Saying that, what do you think about the deep fake technology of “The Heart Part 5”?
The use of deep fake is extraordinary, although I couldn’t but wonder if this maybe wasn’t Kendrick Lamar but someone pretending to be him, using another deep fake! (Laughter) If that story came out in three months, now that would be interesting. I loved it because there were no frills. It’s smart, provocative, it draws you in. You want to see the moment that each face changed, save for the last transition, which is invisible and so effective. To talk about the notion, however, of the deep fake, I believe the first time it was used wasn’t visual at all, but rather when Orson Welles did his version of H.G. Wells’ “War of the Worlds” [a 1938 fictional radio show about an alien invasion that caused panic when many people thought it was real].
An aural deep fake!
The effect was similar to Lamar’s visual deep fake, especially because you didn’t know what to expect, so it freaked you out.

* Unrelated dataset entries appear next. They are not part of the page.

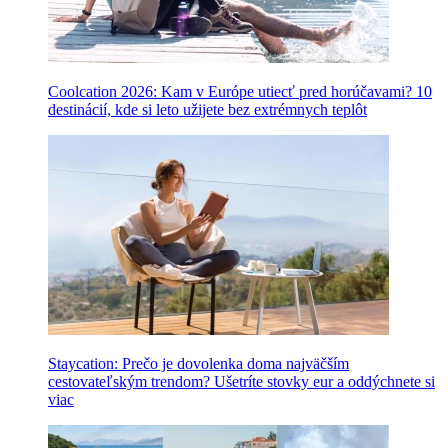
Coolcation 2026: Kam v Európe utiecť pred horúčavami? 10
destinácií, kde si leto užijete bez extrémnych teplôt
Staycation: Prečo je dovolenka doma najväčším
cestovateľským trendom? Ušetríte stovky eur a oddýchnete si
viac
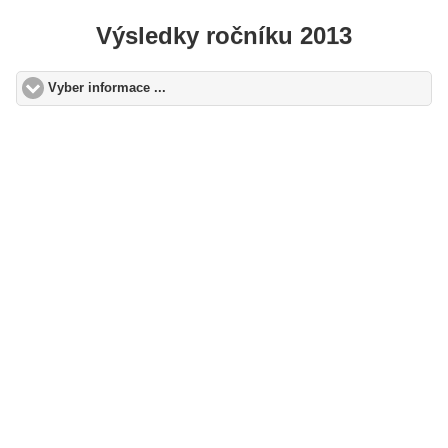
Výsledky ročníku 2013
Vyber informace ...
click to expand contents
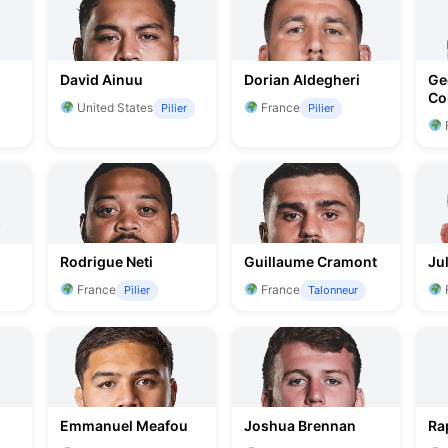
David Ainuu
Dorian Aldegheri
Ge
Co
United States
France
Pilier
Pilier
Rodrigue Neti
Guillaume Cramont
Ju
France
France
Pilier
Talonneur
Emmanuel Meafou
Joshua Brennan
Ra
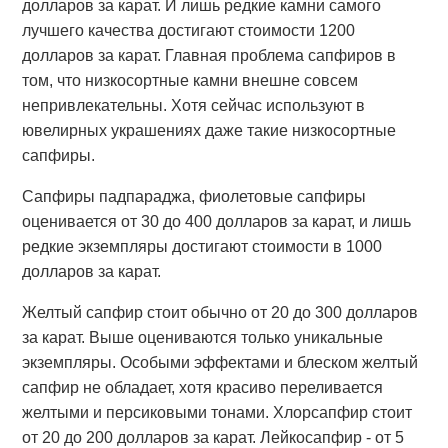
долларов за карат. И лишь редкие камни самого
лучшего качества достигают стоимости 1200
долларов за карат. Главная проблема сапфиров в
том, что низкосортные камни внешне совсем
непривлекательны. Хотя сейчас используют в
ювелирных украшениях даже такие низкосортные
сапфиры.
Сапфиры падпараджа, фиолетовые сапфиры
оценивается от 30 до 400 долларов за карат, и лишь
редкие экземпляры достигают стоимости в 1000
долларов за карат.
Желтый сапфир стоит обычно от 20 до 300 долларов
за карат. Выше оцениваются только уникальные
экземпляры. Особыми эффектами и блеском желтый
сапфир не обладает, хотя красиво переливается
желтыми и персиковыми тонами. Хлорсапфир стоит
от 20 до 200 долларов за карат. Лейкосапфир - от 5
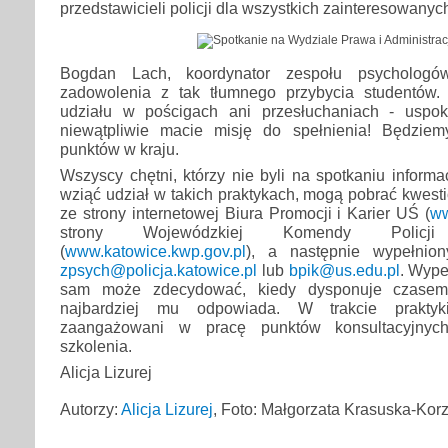
przedstawicieli policji dla wszystkich zainteresowanyc
Bogdan Lach, koordynator zespołu psycholo
zadowolenia z tak tłumnego przybycia studentów.
udziału w pościgach ani przesłuchaniach - uspok
niewątpliwie macie misję do spełnienia! Będziem
punktów w kraju.
Wszyscy chętni, którzy nie byli na spotkaniu inform
wziąć udział w takich praktykach, mogą pobrać kwest
ze strony internetowej Biura Promocji i Karier UŚ (
ww
strony Wojewódzkiej Komendy Polic
(
www.katowice.kwp.gov.pl
), a następnie wypełnio
zpsych@policja.katowice.pl
lub
bpik@us.edu.pl
. Wype
sam może zdecydować, kiedy dysponuje czasem
najbardziej mu odpowiada. W trakcie praktyk
zaangażowani w pracę punktów konsultacyjnyc
szkolenia.
Alicja Lizurej
Autorzy:
Alicja Lizurej
, Foto: Małgorzata Krasuska-Kor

Unlike most theatrical productions for radio, Welles put his together as a [fake] news broadcast, interrupting a normal evening’s usual entertainment. He took things to the extreme with the broadcast and all of its real-life bells and whistles.
What do you think of some of the downsides of deep fake technology, like an actor’s face being used for pornography, or Jay-Z’s voice reciting Shakespeare?
My opinion of deep fakes is that it is another example of what the human species does best: screw things up. Just because you can do something, doesn’t mean that you should. That’s always the danger with new technology: those using it for good, those using it for not-so-good. Perhaps, now that we’re aware of deep fake’s potential, there’s someone out there working on an algorithm, app or software that can detect deep fakes. And if someone isn’t doing this already, there damn well should be.
It’s interesting that amid all of your truly elaborate videos — the cinematic “Girls on Film,” the techno clutter of “Rock It” — the stark simplicity of “Cry” is still your most evocative work.
Gosh. As with most video work I’ve been involved with, it comes down to the element of chance. You never really know what’s going to come out or what’s going to come from it until you put the thing together. If you’re lucky, it will grow into something better than you thought it would in the first place. That’s what happened with “Cry”: one idea, faces turning into other faces. No cutaways. No exotic environments. If you looked away, you missed a transition. While so many videos then had an overabundance of elements, this was the polar opposite, with as few as possible. Plus, the video fit the track, an example of a piece of music fitting a piece of film to its best effect. It was hypnotic.
Can you discuss where your video work is going next?
Godley: Along with two screenplays — one about Orson Welles that we came close to producing before Covid put a spanner in the works — I’m working on visual content for a proposed opera of which I’m slated to write its libretto and I’m joining a video games company called Athena Worlds. That’s where so much of the future of visual content has headed. I’ve never been a busier chap.